The Pain for Chinese Exporters Is Caused By More Than U.S. Tariffs

(Bloomberg) --

In the Chinese export heartland of Foshan, it’s not Donald Trump‘s tariffs that have Li Yuanfa fearing for the future of the bathroom supplies manufacturer he works at, but the broader economic uncertainty that they have wrought.

The U.S. only takes 5% of the toilets, showers and faucets made by Andun Sanitary Ware Co., where Li’s a sales manager. The bigger problem is that customers from the Middle East and elsewhere have stopped buying due to a global slowdown, sending total sales plunging by 30 percent last month.

“I’m not worried about the U.S. market because we can replace that 5% anywhere,” says Yi, who works in Foshan, a city that borders Guangzhou in China’s industrial heartland. “But since April nobody comes here any more. The economic slowdown is a big world-wide problem.
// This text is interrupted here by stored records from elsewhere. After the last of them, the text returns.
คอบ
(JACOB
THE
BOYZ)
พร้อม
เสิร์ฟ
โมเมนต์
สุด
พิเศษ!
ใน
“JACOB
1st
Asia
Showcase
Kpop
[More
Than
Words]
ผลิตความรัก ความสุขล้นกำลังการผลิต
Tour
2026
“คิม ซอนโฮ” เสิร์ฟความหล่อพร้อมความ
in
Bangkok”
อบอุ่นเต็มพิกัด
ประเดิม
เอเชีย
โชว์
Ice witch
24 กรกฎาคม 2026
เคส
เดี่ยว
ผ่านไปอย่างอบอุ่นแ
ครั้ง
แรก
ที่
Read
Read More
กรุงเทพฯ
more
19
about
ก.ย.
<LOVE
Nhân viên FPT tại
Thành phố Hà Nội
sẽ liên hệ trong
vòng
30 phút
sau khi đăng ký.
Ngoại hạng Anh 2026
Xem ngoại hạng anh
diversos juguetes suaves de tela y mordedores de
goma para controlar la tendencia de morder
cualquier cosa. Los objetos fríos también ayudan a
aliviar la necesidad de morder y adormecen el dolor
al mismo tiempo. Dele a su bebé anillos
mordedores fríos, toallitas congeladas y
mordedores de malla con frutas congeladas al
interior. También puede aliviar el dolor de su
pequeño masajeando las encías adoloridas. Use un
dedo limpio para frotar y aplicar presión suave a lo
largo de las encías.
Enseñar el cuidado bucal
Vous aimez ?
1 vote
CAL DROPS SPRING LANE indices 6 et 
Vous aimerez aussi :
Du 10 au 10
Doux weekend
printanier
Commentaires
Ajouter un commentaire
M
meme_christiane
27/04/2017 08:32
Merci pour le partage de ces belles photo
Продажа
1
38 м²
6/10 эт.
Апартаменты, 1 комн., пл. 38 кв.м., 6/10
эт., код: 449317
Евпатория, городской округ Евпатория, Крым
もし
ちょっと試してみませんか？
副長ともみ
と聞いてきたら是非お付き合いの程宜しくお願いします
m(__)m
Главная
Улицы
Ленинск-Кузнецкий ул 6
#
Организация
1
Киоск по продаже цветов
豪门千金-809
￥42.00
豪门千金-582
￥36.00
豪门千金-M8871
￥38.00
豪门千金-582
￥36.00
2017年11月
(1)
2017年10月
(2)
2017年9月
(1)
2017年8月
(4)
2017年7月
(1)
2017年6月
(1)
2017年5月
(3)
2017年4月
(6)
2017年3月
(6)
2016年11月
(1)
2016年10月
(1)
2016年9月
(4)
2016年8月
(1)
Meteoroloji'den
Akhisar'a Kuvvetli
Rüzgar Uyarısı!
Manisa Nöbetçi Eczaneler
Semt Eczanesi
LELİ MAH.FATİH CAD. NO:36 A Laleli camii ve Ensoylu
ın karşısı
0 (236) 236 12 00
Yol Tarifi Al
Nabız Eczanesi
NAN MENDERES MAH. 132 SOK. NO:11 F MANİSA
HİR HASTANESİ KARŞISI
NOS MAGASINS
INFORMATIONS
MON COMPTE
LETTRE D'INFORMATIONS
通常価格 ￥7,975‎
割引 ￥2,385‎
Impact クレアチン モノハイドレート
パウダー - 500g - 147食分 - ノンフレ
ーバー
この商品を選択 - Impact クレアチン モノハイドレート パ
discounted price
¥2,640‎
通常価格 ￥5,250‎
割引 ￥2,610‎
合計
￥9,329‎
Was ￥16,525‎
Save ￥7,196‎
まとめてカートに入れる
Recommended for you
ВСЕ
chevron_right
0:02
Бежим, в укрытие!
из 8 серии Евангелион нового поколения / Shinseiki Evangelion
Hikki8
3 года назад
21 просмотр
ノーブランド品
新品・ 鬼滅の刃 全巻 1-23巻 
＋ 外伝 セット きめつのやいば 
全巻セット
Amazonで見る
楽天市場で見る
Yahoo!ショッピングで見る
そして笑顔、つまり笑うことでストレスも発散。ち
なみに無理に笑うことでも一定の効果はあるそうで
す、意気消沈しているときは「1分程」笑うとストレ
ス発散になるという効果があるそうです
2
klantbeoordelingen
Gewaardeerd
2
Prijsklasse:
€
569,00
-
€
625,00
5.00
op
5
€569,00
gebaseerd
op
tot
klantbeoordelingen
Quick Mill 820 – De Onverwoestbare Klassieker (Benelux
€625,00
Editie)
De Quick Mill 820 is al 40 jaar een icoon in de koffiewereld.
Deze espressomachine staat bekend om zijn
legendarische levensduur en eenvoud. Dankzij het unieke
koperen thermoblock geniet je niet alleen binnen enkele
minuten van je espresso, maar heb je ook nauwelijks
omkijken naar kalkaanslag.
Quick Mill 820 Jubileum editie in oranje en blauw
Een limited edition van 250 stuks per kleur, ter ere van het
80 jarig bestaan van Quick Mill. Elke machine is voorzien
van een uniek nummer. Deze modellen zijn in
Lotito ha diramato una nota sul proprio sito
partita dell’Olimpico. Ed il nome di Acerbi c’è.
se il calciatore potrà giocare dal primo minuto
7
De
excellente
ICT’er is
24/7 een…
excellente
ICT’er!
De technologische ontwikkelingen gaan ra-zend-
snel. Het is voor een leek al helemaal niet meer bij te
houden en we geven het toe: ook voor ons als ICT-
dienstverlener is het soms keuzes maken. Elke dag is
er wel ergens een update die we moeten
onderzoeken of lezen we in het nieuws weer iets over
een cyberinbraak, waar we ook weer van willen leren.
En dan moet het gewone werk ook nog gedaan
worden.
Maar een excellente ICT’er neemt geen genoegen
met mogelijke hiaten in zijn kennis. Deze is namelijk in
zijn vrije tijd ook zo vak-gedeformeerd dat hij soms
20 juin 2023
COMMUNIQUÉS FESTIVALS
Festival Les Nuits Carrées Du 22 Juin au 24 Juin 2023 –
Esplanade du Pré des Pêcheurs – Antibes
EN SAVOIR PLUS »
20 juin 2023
We are really afraid.’’

The effects of the ongoing trade war and its shock escalation last month are rippling across the globe, making this week’s meeting between Trump and President Xi Jinping all the more important. While U.S. tariffs have hurt China and caused companies to shift production out of the country, it’s also coming with substantial fallout for the rest of the world economy.

“The issue of collateral damage is one of the gravest concerns for the global economy in the short-term,’’ said Yao Wei, chief China economist at Societe Generale SA in Paris. “A shock to business and consumer confidence worldwide could potentially be the largest channel of negative spillovers from the tariff war -- and this seems to be materializing.”

That shock was easy to see in interviews with two dozen manufacturers in Foshan last week. The Shunde district in the sprawling city of factories and wholesalers is a furniture production hub, home to 5,000 furniture manufacturers and 19,000 other companies supplying them with materials and components, according to Cici Nie, vice president of the Foshan Shunde Furniture Association.

At chair maker Hao Yu Xuan Co., sales manager Wang Yan says visitors to their shop are down by about 70% from a year earlier and sales “fell off a cliff” last month. Its 70 factory workers produce chairs for sale to Africa and to countries including Indonesia and India, she said.

“If it continues like this things will get very difficult,’’ she said. “One shop nearby making the same thing has shut down and several other shops in the same neighborhood also closed.’’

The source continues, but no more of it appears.